Tuncer, küs olduğu İbo'ya koştu

Tuncer, küs olduğu İbo'ya koştu

Yıl 1980…
Daha çocuk yaşlardaydım ama çok iyi hatırlıyorum…
Evimizde Mahmut Tuncer ve parçası “Altın dişli Hayriye” dinleniyordu…
Üstelikte bahsettiğim yer doğuda bir il değil, Samsun’du…
Türküleri, sesi beğenildiği kadar kendisi de çok sempatik bulunuyordu…
Çok seviliyordu… Ve hala da seviliyor…
Yıllar geçti ve yollarımız Mahmut Tuncer ile Kanal7’de kesişti.
Yıl 1994… Müzik programlarının yapımcılığını ve yönetmenliğini yapıyorum o yıllarda. Dolayısıyla birçok programa konuk olarak alıyordum Mahmut Tuncer’i…
Kendisine has bir tarzı, üslubu vardı… Samimi, sıcak, espriliydi. Dikkatimi çeken farklı ve kıvrak bir zekâsı vardı… Anında espriyi patlatabiliyordu… O geldiği zaman bırakın gerilimi, kahkahalardan midemize ağrılar giriyordu.
Bu kadar sevilen ve yetenekli birine neden program yaptırmayalım diye düşündüm. Yönetime önerdim ismini ve 2000 yılında “Mahmut Tuncer Show” programını yapmaya başladık. Dile Kolay on yıldır aynı programda çalışıyoruz. Acı tatlı, ama şurası kesin ki tatlısı bol yılları geride bıraktık… Kahkahalarla anlatacağımız çok anılarımız var.
Kimi zaman baba, kimi zaman ağabey, kimi zaman arkadaş, kimi zaman sunucu hatta kimi zaman küçücük bir kardeş dahi oldu Mahmut Tuncer bize…
Şimdilerde  “Bu Nasıl Sevda” adında yepyeni bir albüm çıkardı… Birbirinden güzel tam 12 parça… Beşinin söz ve müziği Tuncer ailesine ait…
Bu vesileyle Mahmut Tuncer ile bir röportaj yapmak istedim. Ama o gün talihsiz bir haber aldık. Urfalı hemşerisi, ağabeyi İbrahim Tatlıses vurulmuştu. Hastane ziyaretinden sonra buluştuk. Uykusuz ve yorgundu…
Bildiğim İbrahim Tatlıses’e kırgındı, görüşmüyordu. Buna rağmen ilk hastaneye koşan sanatçılardan biri oldu.
Boşuna isimler marka olmuyor, boşuna bu kadar sevilmiyor, boşuna hayranları azalmıyor yıllar geçse de… Tıpkı Mahmut Tuncer gibi...
TATLISES'LE ARAMIZ FİTNECİLER YÜZÜNDEN AÇILDI
İbrahim Tatlıses ile küs müydünüz?
Küslük demeyelim, küslük günah. Ama kızgın ve kırgındım konuşmuyordum, görüşmüyordum. Yine de büyüğümüzdür, ağabeyimizdir, bir yerlerde gördüğüm zaman küçüklüğümüzü gösteririz.
Neden kırgındınız?
Aslında aramızda bu kadar kırılacak mevzu yoktu. Maalesef sanat camiasındaki fitneciler yüzünden aramız açıldı.
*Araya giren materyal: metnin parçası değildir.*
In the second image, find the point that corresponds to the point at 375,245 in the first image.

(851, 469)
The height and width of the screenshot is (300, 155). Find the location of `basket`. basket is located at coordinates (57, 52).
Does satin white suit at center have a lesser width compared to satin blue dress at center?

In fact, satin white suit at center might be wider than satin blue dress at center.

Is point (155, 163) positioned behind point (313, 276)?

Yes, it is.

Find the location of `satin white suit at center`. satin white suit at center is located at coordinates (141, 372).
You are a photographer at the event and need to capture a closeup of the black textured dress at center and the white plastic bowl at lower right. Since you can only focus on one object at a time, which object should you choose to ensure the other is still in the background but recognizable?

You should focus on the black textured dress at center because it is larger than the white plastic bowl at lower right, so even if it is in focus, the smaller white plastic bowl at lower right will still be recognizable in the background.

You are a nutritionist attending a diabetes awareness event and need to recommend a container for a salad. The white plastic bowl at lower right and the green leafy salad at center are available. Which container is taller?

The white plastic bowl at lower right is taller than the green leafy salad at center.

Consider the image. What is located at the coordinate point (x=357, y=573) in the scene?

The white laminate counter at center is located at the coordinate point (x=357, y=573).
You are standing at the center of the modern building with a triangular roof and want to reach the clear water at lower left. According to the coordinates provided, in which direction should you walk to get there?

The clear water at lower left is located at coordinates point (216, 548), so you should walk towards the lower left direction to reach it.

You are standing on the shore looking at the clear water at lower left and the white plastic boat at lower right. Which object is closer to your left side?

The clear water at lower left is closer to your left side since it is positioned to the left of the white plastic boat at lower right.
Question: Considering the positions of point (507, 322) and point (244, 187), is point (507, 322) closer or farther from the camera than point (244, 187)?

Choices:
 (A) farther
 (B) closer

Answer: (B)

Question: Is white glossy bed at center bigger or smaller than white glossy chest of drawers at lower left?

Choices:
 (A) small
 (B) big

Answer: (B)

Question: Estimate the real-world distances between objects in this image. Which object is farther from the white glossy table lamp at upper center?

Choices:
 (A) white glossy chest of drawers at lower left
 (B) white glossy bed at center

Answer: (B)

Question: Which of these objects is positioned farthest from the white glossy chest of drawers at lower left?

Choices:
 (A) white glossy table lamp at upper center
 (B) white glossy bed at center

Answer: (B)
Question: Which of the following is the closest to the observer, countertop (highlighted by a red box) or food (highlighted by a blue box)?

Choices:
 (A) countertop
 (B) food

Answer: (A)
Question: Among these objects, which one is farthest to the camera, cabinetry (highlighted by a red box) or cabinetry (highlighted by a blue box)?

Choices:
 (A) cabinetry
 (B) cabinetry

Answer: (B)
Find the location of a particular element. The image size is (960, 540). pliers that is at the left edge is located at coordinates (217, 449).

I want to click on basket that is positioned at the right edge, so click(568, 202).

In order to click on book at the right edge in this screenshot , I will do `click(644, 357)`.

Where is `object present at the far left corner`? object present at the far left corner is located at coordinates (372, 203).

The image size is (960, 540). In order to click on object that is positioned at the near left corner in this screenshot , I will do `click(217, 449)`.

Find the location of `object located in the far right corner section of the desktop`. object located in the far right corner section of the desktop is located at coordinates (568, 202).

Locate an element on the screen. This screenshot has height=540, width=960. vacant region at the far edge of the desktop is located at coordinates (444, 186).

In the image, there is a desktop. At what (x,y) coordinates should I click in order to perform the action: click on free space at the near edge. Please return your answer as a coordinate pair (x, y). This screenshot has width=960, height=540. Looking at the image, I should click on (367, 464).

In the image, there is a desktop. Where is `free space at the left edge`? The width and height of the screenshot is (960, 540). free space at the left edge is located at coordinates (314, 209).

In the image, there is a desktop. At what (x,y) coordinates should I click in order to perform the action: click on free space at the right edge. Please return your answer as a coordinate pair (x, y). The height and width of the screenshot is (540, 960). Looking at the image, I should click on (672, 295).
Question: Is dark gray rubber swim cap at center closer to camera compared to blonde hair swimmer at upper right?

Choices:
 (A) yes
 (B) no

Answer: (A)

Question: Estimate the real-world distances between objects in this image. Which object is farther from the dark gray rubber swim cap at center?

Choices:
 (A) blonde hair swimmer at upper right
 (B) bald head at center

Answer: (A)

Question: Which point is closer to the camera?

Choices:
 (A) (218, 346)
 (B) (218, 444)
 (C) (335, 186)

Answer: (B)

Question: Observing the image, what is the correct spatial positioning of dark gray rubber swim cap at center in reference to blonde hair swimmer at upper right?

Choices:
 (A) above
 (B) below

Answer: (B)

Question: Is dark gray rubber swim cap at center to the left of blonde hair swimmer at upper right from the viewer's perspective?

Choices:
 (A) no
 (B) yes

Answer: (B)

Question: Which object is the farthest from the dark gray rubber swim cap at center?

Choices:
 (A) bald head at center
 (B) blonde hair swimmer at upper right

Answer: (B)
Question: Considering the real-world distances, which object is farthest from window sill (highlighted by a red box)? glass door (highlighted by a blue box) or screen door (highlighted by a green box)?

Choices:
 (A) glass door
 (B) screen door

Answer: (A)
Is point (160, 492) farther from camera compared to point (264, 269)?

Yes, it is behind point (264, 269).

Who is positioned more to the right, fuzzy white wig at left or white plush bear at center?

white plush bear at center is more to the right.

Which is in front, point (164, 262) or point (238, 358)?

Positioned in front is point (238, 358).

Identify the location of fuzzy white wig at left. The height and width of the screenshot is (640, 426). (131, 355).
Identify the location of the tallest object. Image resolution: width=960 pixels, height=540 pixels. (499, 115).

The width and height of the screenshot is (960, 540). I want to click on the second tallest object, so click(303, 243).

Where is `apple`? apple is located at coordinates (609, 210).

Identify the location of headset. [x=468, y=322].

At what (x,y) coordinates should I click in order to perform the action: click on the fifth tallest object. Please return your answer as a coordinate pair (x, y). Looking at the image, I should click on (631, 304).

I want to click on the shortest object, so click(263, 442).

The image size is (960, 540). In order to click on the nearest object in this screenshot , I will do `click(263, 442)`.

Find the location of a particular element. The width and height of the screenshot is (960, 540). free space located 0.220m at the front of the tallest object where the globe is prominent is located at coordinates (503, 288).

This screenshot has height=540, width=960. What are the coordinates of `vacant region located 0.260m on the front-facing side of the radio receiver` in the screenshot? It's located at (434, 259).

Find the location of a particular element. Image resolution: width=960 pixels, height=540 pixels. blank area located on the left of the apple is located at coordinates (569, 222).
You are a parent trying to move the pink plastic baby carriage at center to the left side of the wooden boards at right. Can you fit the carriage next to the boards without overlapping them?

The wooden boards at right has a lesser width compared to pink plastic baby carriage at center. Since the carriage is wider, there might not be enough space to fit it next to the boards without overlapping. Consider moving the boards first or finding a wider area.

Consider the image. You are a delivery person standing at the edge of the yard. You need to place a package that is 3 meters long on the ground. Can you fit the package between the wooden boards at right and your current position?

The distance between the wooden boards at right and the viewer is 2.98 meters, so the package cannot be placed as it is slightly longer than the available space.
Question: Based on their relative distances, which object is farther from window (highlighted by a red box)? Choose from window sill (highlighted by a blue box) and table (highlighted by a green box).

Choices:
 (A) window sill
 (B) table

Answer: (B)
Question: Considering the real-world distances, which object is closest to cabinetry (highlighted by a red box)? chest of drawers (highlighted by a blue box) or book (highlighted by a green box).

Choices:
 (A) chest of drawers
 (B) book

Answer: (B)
Niye bu kadar uzun sürdü küskünlüğünüz?
İkimiz de Urfalıyız, ikimizde inatçıyız ve türkücüyüz. Bunlar yeterli sebep…

Vurulduğu haberini ne zaman aldın?
O gece konserdeydim, eve gittim telefonum çaldı. İbrahim Tatlıses‘in vurulduğunu söyledi arkadaşım… İnanamadım hemen televizyonu açtım. Maalesef doğruymuş, alt yazı olarak haber veriliyordu… Hemen ailece apar topar hastaneye koştuk.

VURDUKLARINA GÖRE DÜŞMANLARI VARDI

Sizce neden vurulmuş olabilir, düşmanları var mıydı?
Vurduklarına göre düşmanı varmış demek ki… Hâlbuki sanatçılara kurşun değil gül atılmalıdır. Ben bir insan olarak şiddetin her türlüsüne karşıyım.

Milletvekili adaylığı ile bağlantılı olabilir deniliyor. Sizce alakası var mıdır?
Sanmıyorum. Öyle olsa Türkiye de beş bine yakın aday var, hepsini tek tek vurmaları lazım.

PARAYI BİR YAŞAM ARACI OLARAK KULLANIYORUM
    
Mahmut Tuncer denince hemen hemen herkesin aklına para geliyor. Parayı çok mu seviyorsun?
Parayı bir yaşam aracı olarak kullanıyorum. Benim için para çok önemli bir şey değil, öyle olsaydı bende kalırdı yahut banka kurardım.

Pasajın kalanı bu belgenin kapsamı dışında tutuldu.